For generations of Sherlockian devotees around the world, Basil Rathbone was known as Sherlock Holmes. He portrayed the detective in two movies produced by Twentieth Century Fox and set in the Victorian era: The Hound of the Baskervilles (1939) and The Adventures of Sherlock Holmes (1939).
These movies pulled out all the stops; Twentieth Century Fox made what Chips considers one of the top versions of The Hound of the Baskervilles. As usual, they made some puzzling minor changes and one major change in the script to attract audiences, but otherwise it is a great movie. They converted more than one sound stage to make a wonderful moor and the chase of Sir Henry Baskerville by the hound had no music sound track underneath. It was more terrifying because of that.

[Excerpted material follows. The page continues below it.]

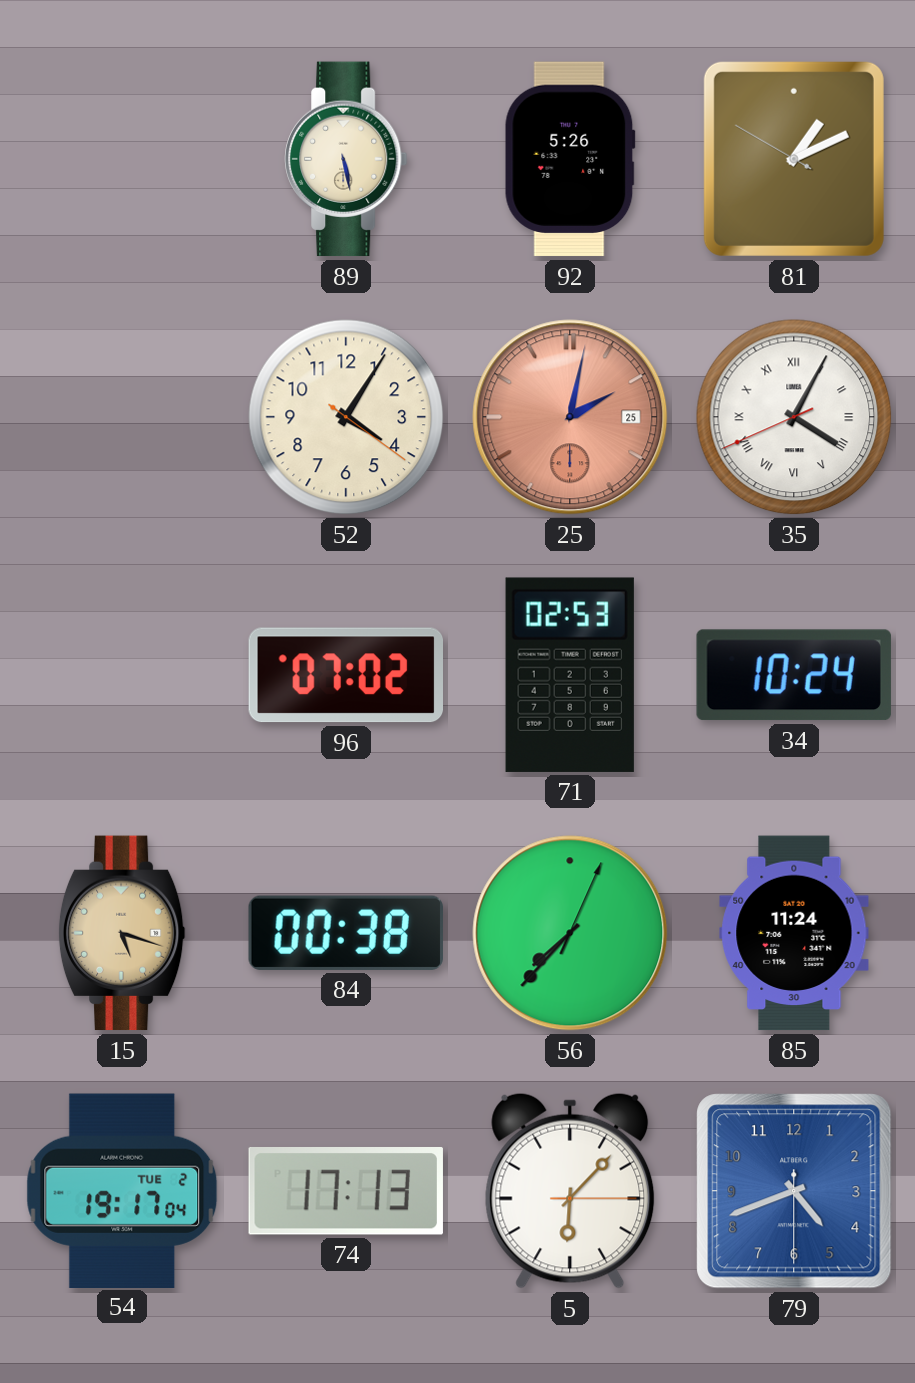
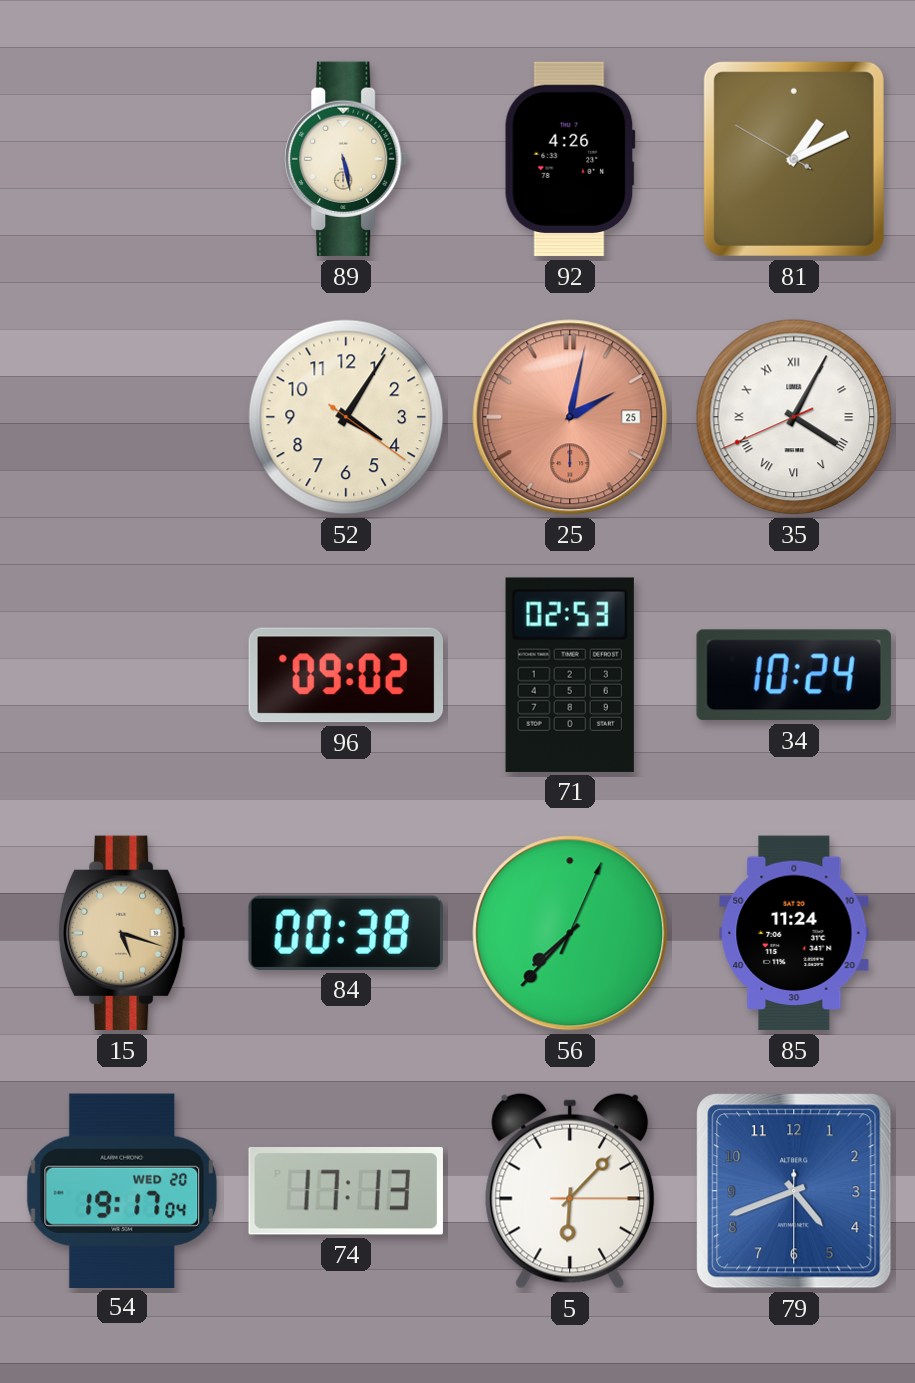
92: 5:26 -> 4:26
96: 07:02 -> 09:02
54 date: TUE 2 -> WED 20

Rathbone and his Watson from both films, Nigel Bruce, went on to feature in twelve films produced by Universal Studios that brought the characters forward in time to fight Nazis during World War II, among other adventures. With those films, fans of a generation learned of Sherlock Holmes. The films have morphed into a television event that can still be seen today. Thank Goodness for the chance to watch and re-watch these films.
The popularity of the films was a mixed blessing for Rathbone, who felt he had become typecast by the role.
“I was so badly typed,” he once said, “that when I went back to New York I lost my own identity. On the street no one ever said ‘Good morning, Basil,’ or ‘Good morning, Mr. Rathbone.’
“They said ‘Good morning, Sherlock.’”
He continued to work in film, television, and radio in a variety of roles through the 1960s. In 1956, he published an autobiography, In and Out of Character. He passed after an apparent heart attack on July 21, 1967, survived by his wife, Ouida, their daughter, Cynthia, and his son from his previous marriage, Rodion.